3.已知$A,B$分别为椭圆$\dfrac{x^2}{a^2}+\dfrac{y^2}{b^2}=1$($a>b>0$)的右顶点和上顶点,直线$y=kx$($k>0$)与椭圆交于$C,D$两点.若四边形$ACBD$的面积的最大值为$2c^2$,则椭圆的离心率为______.
4.已知实数$x,y,z$满足$\dfrac{x}{y+z}+\dfrac{y}{z+x}+\dfrac{z}{x+y}=1$,则$\dfrac{x^2}{y+z}+\dfrac{y^2}{z+x}+\dfrac{z^2}{x+y}$的值是______.
5.已知数列$\{x_n\}$满足$$x_{n+1}=\left(\dfrac 2{n^2}+\dfrac 3n+1\right)x_n+n+1,n\in\mathbf N^*,$$且$x_1=3$,求数列$\{x_n\}$的通项公式.
6.已知正整数数列$\{a_n\}$满足$a_1=2$,$a_{n+1}=a_n^2-a_n+1$($n\in\mathbf N^*$),求证:数列$\{a_n\}$中的任意两项都互质.

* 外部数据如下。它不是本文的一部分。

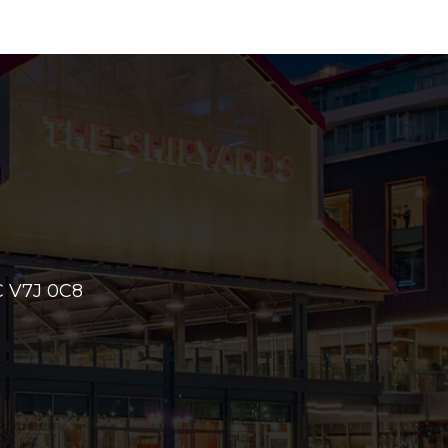
 V7J 0C8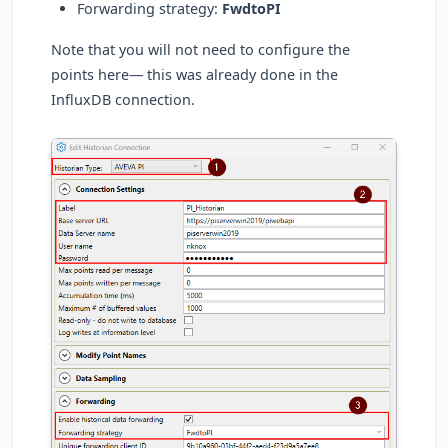
Forwarding strategy:
FwdtoPI
Note that you will not need to configure the
points here— this was already done in the
InfluxDB connection.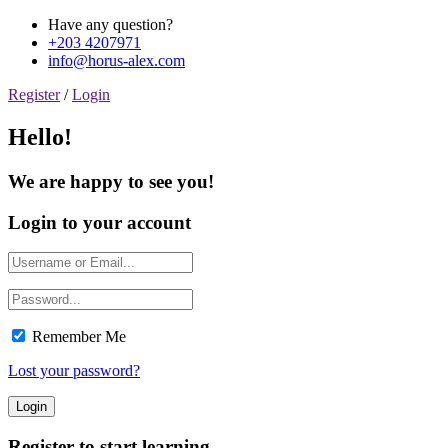
Have any question?
+203 4207971
info@horus-alex.com
Register
/
Login
Hello!
We are happy to see you!
Login to your account
Remember Me
Lost your password?
Register to start learning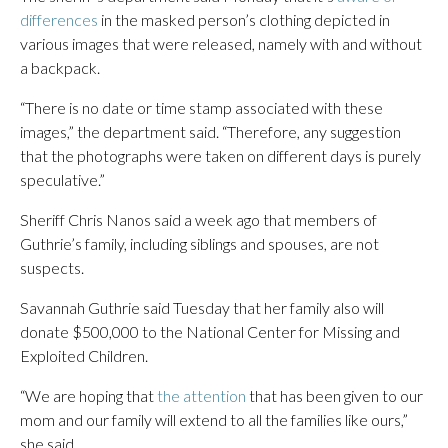
differences
in the masked person’s clothing depicted in
various images that were released, namely with and without
a backpack.
“There is no date or time stamp associated with these
images,” the department said. “Therefore, any suggestion
that the photographs were taken on different days is purely
speculative.”
Sheriff Chris Nanos said a week ago that members of
Guthrie’s family, including siblings and spouses, are not
suspects.
Savannah Guthrie said Tuesday that her family also will
donate $500,000 to the National Center for Missing and
Exploited Children.
“We are hoping that
the attention
that has been given to our
mom and our family will extend to all the families like ours,”
she said.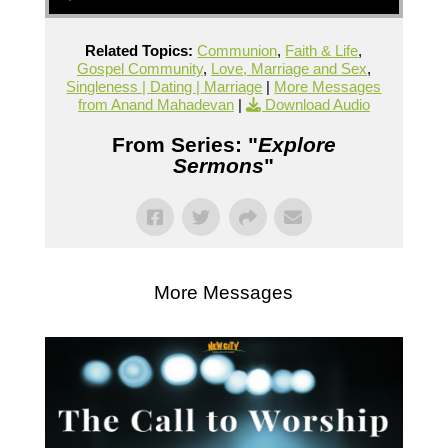
Related Topics:
Communion
,
Faith & Life
,
Gospel Community
,
Love, Marriage and Sex
,
Singleness | Dating | Marriage
|
More Messages
from Anand Mahadevan
|
Download Audio
From Series: "
Explore
Sermons
"
More Messages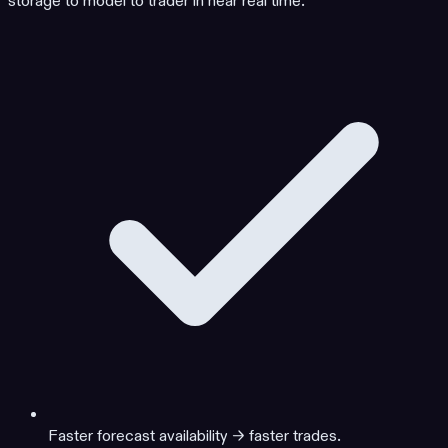
storage to model to trader in near real time.
Faster forecast availability → faster trades.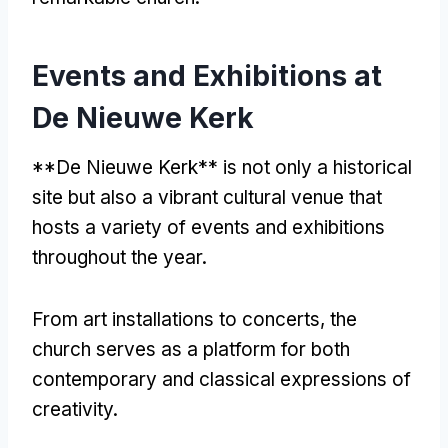
Events and Exhibitions at
De Nieuwe Kerk
**
De Nieuwe Kerk** is not only a historical
site but also a vibrant cultural venue that
hosts a variety of events and exhibitions
throughout the year
.
From art installations to concerts
,
the
church serves as a platform for both
contemporary and classical expressions of
creativity
.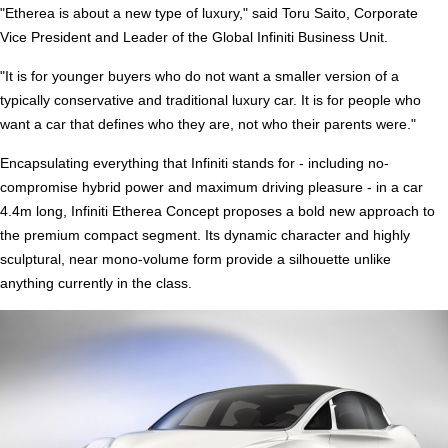
"Etherea is about a new type of luxury," said Toru Saito, Corporate
Vice President and Leader of the Global Infiniti Business Unit.
"It is for younger buyers who do not want a smaller version of a
typically conservative and traditional luxury car. It is for people who
want a car that defines who they are, not who their parents were."
Encapsulating everything that Infiniti stands for - including no-
compromise hybrid power and maximum driving pleasure - in a car
4.4m long, Infiniti Etherea Concept proposes a bold new approach to
the premium compact segment. Its dynamic character and highly
sculptural, near mono-volume form provide a silhouette unlike
anything currently in the class.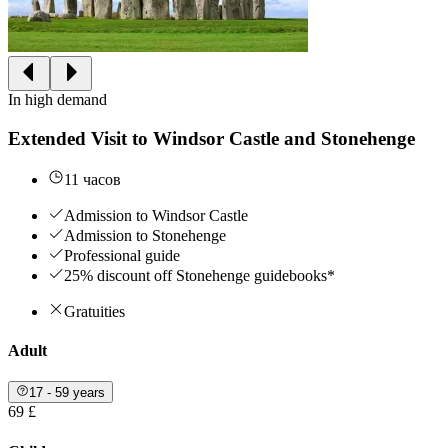
In high demand
Extended Visit to Windsor Castle and Stonehenge
11 часов
Admission to Windsor Castle
Admission to Stonehenge
Professional guide
25% discount off Stonehenge guidebooks*
Gratuities
Adult
17 - 59 years
69 £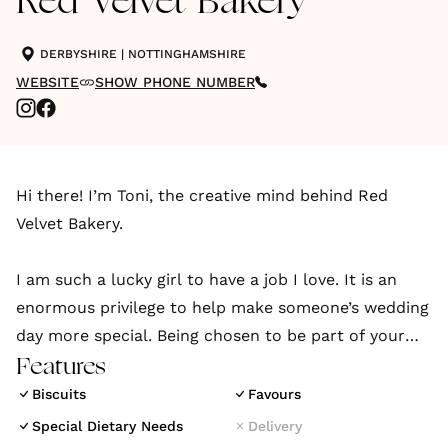
Red Velvet Bakery
DERBYSHIRE
|
NOTTINGHAMSHIRE
WEBSITE
SHOW PHONE NUMBER
Hi there! I’m Toni, the creative mind behind Red
Velvet Bakery.
I am such a lucky girl to have a job I love. It is an
enormous privilege to help make someone’s wedding
day more special. Being chosen to be part of your
day is just the biggest buzz for me and I'd love to
Features
talk all things cake with you
Biscuits
Favours
Special Dietary Needs
Delivery
Every love story is different, just as every proposal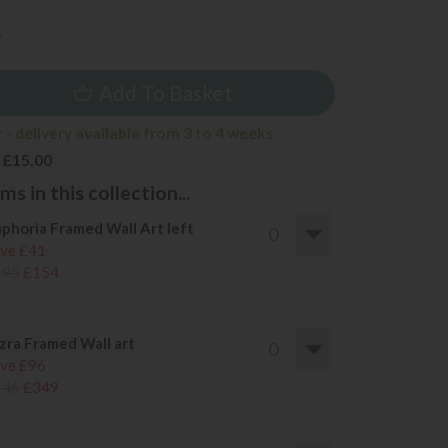
4
Add To Basket
- delivery available from 3 to 4 weeks
 £15.00
s in this collection...
phoria Framed Wall Art left
ve £41
195
£154
zra Framed Wall art
ve £96
445
£349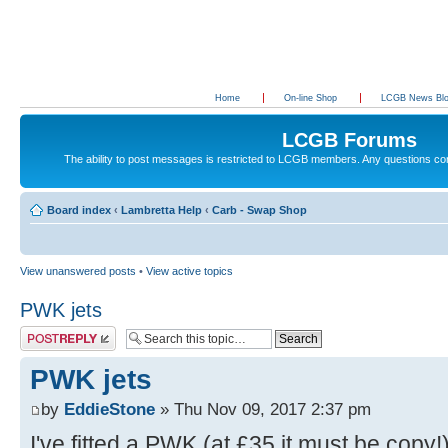
Home
On-line Shop
LCGB News Bl
LCGB Forums
The ability to post messages is restricted to LCGB members. Any questions c
Board index
‹
Lambretta Help
‹
Carb - Swap Shop
View unanswered posts
•
View active topics
PWK jets
Post a reply
PWK jets
by
EddieStone
» Thu Nov 09, 2017 2:37 pm
I've fitted a PWK (at £35 it must be copy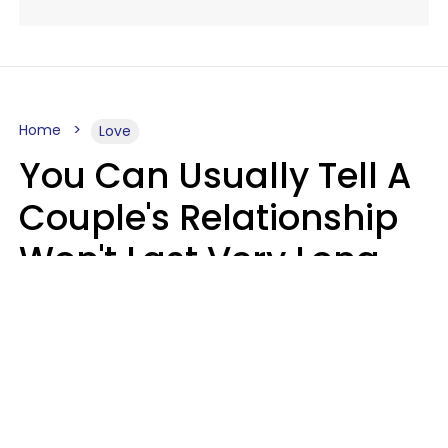
Home
Love
You Can Usually Tell A
Couple's Relationship
Won't Last Very Long
By 7 Things They Do On
A Daily Basis
Nia Tipton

7.已知$a,b>0$,$n\in\mathbf N^*$,求证:$\dfrac{1}{a+b}+\dfrac{1}{a+2b}+\cdots +\dfrac{1}{a+nb}<\dfrac{n}{\sqrt{\left(a+\dfrac 12b\right)\left(a+\dfrac{n+1}2b\right)}}$.
参考答案
1.D.
选项A的反例:$f(x)=|x|$;
选项B的反例:$f(x)=-x$;
选项C的反例:$f(x)=\begin{cases} \tan x,&x\neq \dfrac{\pi}2+k\pi,\\1,&x=\dfrac{\pi}2+k\pi,\end{cases} $其中$k\in\mathbf Z$,$g(x)=\arctan x$.
2.$-4p^2$.
由极化恒等式,所求代数式即$4\overrightarrow {OA}\cdot \overrightarrow{OB}$.设$A(2pm^2,2pm),B(2pn^2,2pn)$,则$$4\overrightarrow{OA}\cdot\overrightarrow{OB}=16p^2\left[\left(mn+\dfrac 12\right)^2-\dfrac 14\right]\geqslant -4p^2.$$当且仅当$mn=-\dfrac 12$时取等号.
3.$\dfrac{\sqrt 2}2$.
仿射为圆,可得$\left(\dfrac 12\cdot \sqrt 2a\cdot 2a\right)\cdot \dfrac ba=2c^2$.
4.$0$.
为了出现所求的代数式,在题中条件左右两边同乘以$(x+y+z)$,有$$(x+y+z)\cdot\left(\dfrac{x}{y+z}+\dfrac{y}{z+x}+\dfrac{z}{x+y}\right)=x+y+z,$$于是所求代数式的值为$$\sum_{cyc}\left[(x+y)\cdot \dfrac{z}{x+y}\right]-(x+y+z)=0.$$
5.根据题意,有$$x_{n+1}=\dfrac{(n+1)(n+2)}{n^2}x_n+n+1,$$于是$$\dfrac{x_{n+1}}{(n+1)^2(n+2)}=\dfrac{x_n}{n^2(n+1)}+\dfrac{1}{(n+1)(n+2)},$$进而可得$$\dfrac{x_{n+1}}{(n+1)^2(n+2)}+\dfrac{1}{n+2}=\dfrac{x_n}{n^2(n+1)}+\dfrac{1}{n+1},$$因此$$\dfrac{x_n}{n^2(n+1)}+\dfrac{1}{n+1}=\dfrac{x_{n-1}}{(n-1)^2\cdot n}+\dfrac{1}{n}=\cdots =\dfrac{x_1}{2}+\dfrac 12=2,$$所以$x_n=n^2(2n+1),n\in\mathbf N^*$.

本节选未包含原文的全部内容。